Moody’s Investor Service on Thursday granted the country investment status with a positive outlook.
Moody’s followed Fitch, Standard & Poor’s, Japan Credit Rating Agency Ltd. and Ratings and Investment Information, Inc. (R&I Ratings) who earlier upgraded the country’s credit rating to investment grade.
The agency said the country’s economic performance has entered a “structural shift” to higher growth, accompanied by low inflation.
It said the 6.8 percent growth in 2012 and 7.6 percent year-on-year growth in the first half of 2013 were among the fastest rates of growth in Asia-Pacific and across emerging markets globally.
Inflation meanwhile is below the 3 percent to 5 percent target of the Bangko Sentral ng Pilipinas (BSP) this year.
“The new growth path is being reinforced in part by improved fiscal management. Revenue growth has accommodated sizeable increases in infrastructure and social spending, although revenue generation remains weak when compared with investment-grade countries overall,” Moody’s said.
It added that a shift in the government’s funding strategy has cushioned it against external financial shocks. While the government is the largest sovereign issuer of US dollar-denominated securities in Asia-Pacific based on total debt outstanding, it is now much more reliant on domestic sources of financing.
“The government’s improved ability to fund itself onshore reflects both the country’s healthy external payments position and the ample liquidity in its banking system, which is also the only system worldwide deemed by Moody’s to have a positive outlook,” it said.
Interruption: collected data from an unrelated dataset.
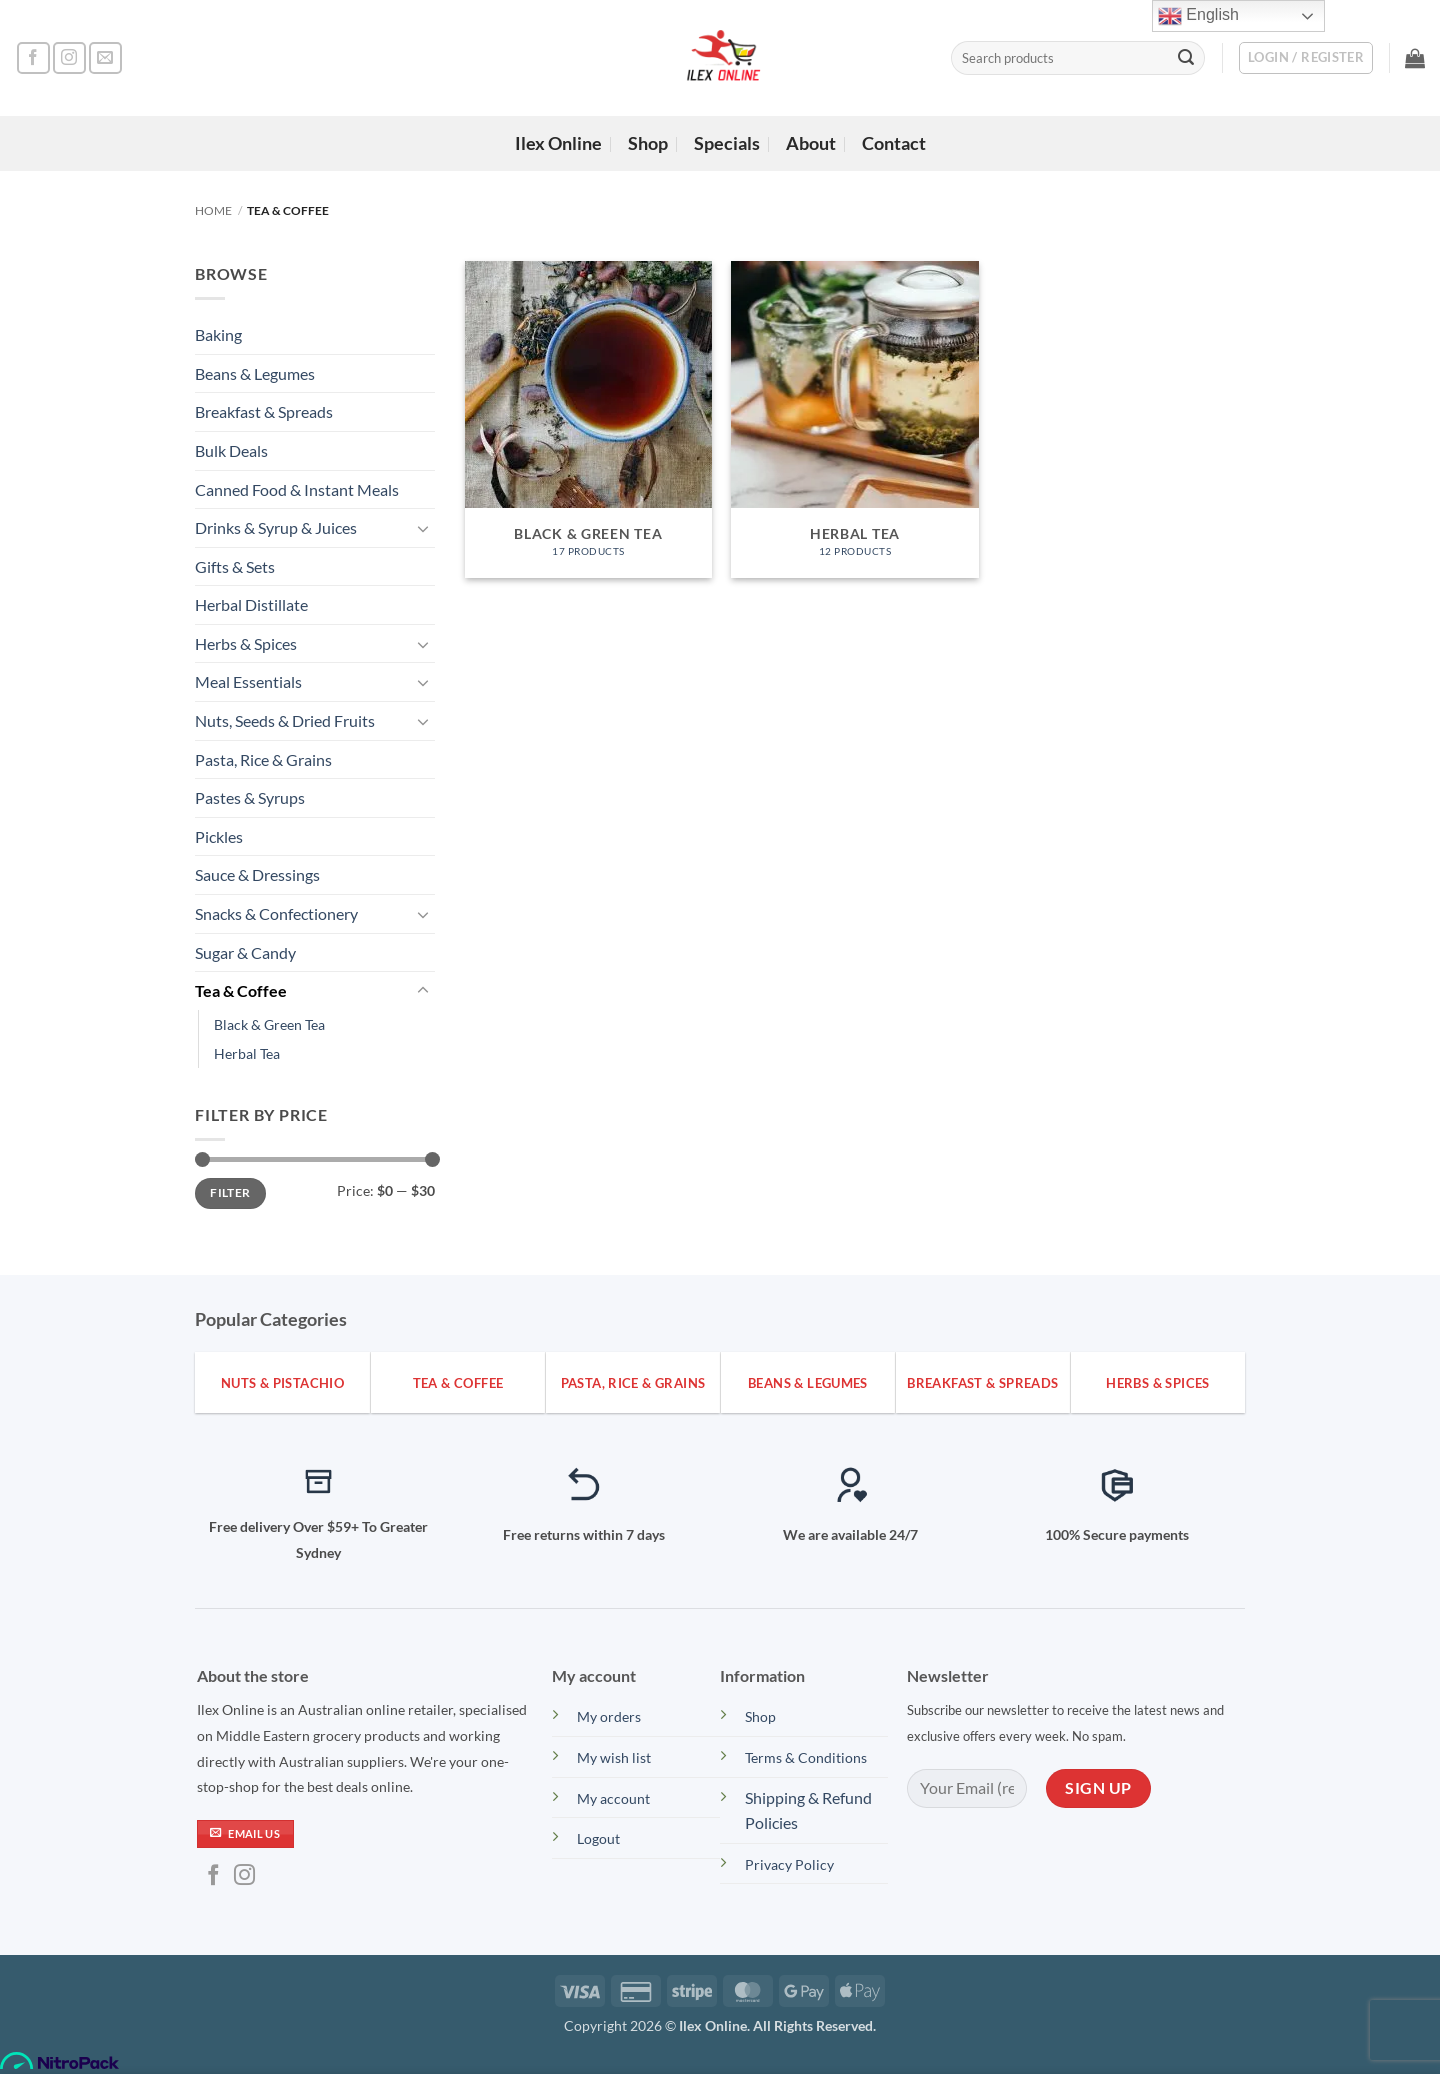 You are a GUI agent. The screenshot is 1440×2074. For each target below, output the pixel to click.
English (1198, 16)
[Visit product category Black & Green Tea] (588, 419)
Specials (727, 143)
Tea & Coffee (241, 990)
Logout (598, 1838)
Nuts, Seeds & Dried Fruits (285, 720)
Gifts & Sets (235, 566)
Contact (894, 143)
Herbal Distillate (251, 604)
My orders (609, 1716)
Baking (218, 334)
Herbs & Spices (246, 643)
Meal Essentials (248, 681)
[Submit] (1186, 58)
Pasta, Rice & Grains (263, 759)
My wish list (615, 1757)
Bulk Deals (231, 450)
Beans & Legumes (255, 373)
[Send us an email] (105, 58)
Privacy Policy (789, 1864)
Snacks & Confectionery (276, 913)
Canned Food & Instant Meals (297, 489)
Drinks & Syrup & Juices (276, 527)
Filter (230, 1192)
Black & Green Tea (269, 1024)
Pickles (219, 836)
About (811, 143)
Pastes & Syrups (250, 797)
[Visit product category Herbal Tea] (854, 419)
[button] (1306, 58)
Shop (648, 143)
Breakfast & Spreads (264, 411)
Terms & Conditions (806, 1757)
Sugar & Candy (245, 952)
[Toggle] (423, 528)
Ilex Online (558, 143)
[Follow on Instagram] (69, 58)
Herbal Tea (247, 1053)
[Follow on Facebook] (33, 58)
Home (213, 210)
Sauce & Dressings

Moody’s said improvements in the country’s main debt metrics and growth dynamics will lead to further upgrades.
The country’s rating would slip again if “macroeconomic instability leads to a substantial deterioration in fiscal/debt metrics, a rise in debt-servicing costs, and/or an erosion of the country’s external payments position.”
It said sustained political stability “points to better prospects for reform over the second half of the current presidential administration.”
Moody’s also upgraded the government’s foreign currency shelf rating to (P) Baa3 and the ratings for the liabilities of the BSP, to Baa3. These were also assigned a positive outlook.
“The BSP is pleased that Moody’s has recognized the country’s strong prospects and potentials as evident in its investment grade rating and positive outlook that it assigned to the Philippines,” BSP Governor Amando Tetangco Jr. said.
Tetangco said the new rating is an “affirmation” of the steady and responsible macroeconomic stewardship and purposeful structural reform agenda of the country.
He added that Moody’s has acknowledged that with a strong economy, the country can ride out the volatilities in global financial markets.
“The BSP shall continue to be attentive to challenges and risks in the operating environment. We will continue to ensure that the economy’s resilience and flexibility are safeguarded through prudent monetary and financial policies,’ Tetangco said.
Strategic Communications Secretary Ramon Carandang said the Moody’s upgrade reflected sustained “international confidence” in the country.
“It is a continuation of the confidence that the international community has in the fiscal management of President Aquino and his team. What this shows us is that the last of the ‘Big 3’ credit ratings agencies has given us investment grade, so there’s no question about our country’s credit rating anymore. The pleasant surprise was that we were also given a positive outlook; meaning, the prospects of another upgrade are quite positive as well,” Carandang said.
Finance Secretary Cesar Purisima said the Philippines’ sound fiscal and monetary policy have been validated by the upgrade.
“We are now investment grade in all 3 major ratings agencies.